A Republican congressman from Tennessee wants to amend the U.S. Constitution to allow Donald Trump to serve a third term. It’s a bad amendment as written; the language Andy Ogles proposes reads “no person shall be elected to the office of the President more than three times, nor be elected to any additional term after being elected to two consecutive terms” — ridiculously allowing the current president to serve again while disallowing Bill Clinton or George W. Bush or Barack Obama from doing so.

But if this were done fairly, it just might make sense, provided it was paired with a far bigger, far more important idea: abolishing the Electoral College.

One can argue with a straight face that failing to allow voters to elect the president of their choice is an infringement on representative democracy. In one defensible worldview, giving voters the freedom to keep the man or woman they prefer at the tiller honors the will of the people more than imposing arbitrary term limits.

But there’s no defensible worldview in which presidents should be chosen by a cockamamie system that gives small states disproportionate weight and throws all votes in almost every state to whoever wins their plurality.

The Electoral College is so distorting, so bizarre, nobody on earth would come up with it if asked to design a fair way to choose a national leader. The least populous state in the union, Wyoming with a little more than half a million people, has three votes (two for two senators, one for one member of Congress) — as do other tiny states like Vermont, Alaska and the Dakotas. California, with nearly 40 million residents, has 54 electoral votes.

So a state with 66 times more people than another has just 18 times its electoral votes, which means Wyomingites’ votes are nearly four times as powerful as Californians’ in the race to rack up the magic number of 270. We’d call it a funhouse mirror, but it’s not funny at all.

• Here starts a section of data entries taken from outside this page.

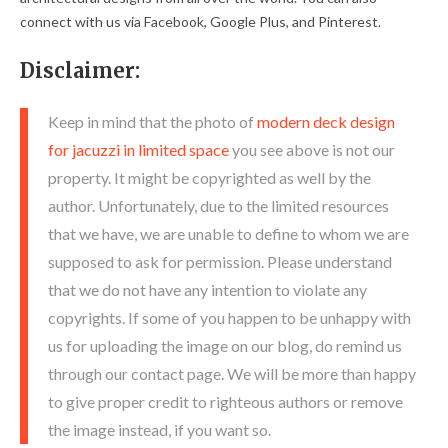
connect with us via Facebook, Google Plus, and Pinterest.
Disclaimer:
Keep in mind that the photo of
modern deck design
for jacuzzi in limited space
you see above is not our
property. It might be copyrighted as well by the
author. Unfortunately, due to the limited resources
that we have, we are unable to define to whom we are
supposed to ask for permission. Please understand
that we do not have any intention to violate any
copyrights. If some of you happen to be unhappy with
us for uploading the image on our blog, do remind us
through our contact page. We will be more than happy
to give proper credit to righteous authors or remove
the image instead, if you want so.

It gets even worse when you add in the fact that winning California or Texas or Florida by even a single vote sways all of that state’s 54, 40 or 30 votes into a candidate’s column, essentially throwing away millions of ballots.

The smartest nearish-term fix to this abomination is for a critical mass of states to sign onto the National Popular Vote Interstate Compact. States with 209 electoral votes have already signed onto the pledge, which commits to sending all Electoral College votes to whoever wins the most votes nationwide if and when states adding up to the threshold of 270 join in.

Individual states could also start following Maine and Nebraska’s lead and split up their electoral votes rather than doing winner-take-all. The problem with that, however, is that as long as most states remain winner-take-all, those that make the theoretically “fair” decision to apportion their electoral votes proportionately would be punching the dominant party in their own state in the face. That’s what’s called a collective action problem.

A constitutional amendment is a terrific idea. It’s never going to happen because that would require the consent of many of the same states that get inordinate power from the lousy Electoral College. Maybe, just maybe, pairing it with permission for Trump to run again could do the trick. Call it a modest proposal.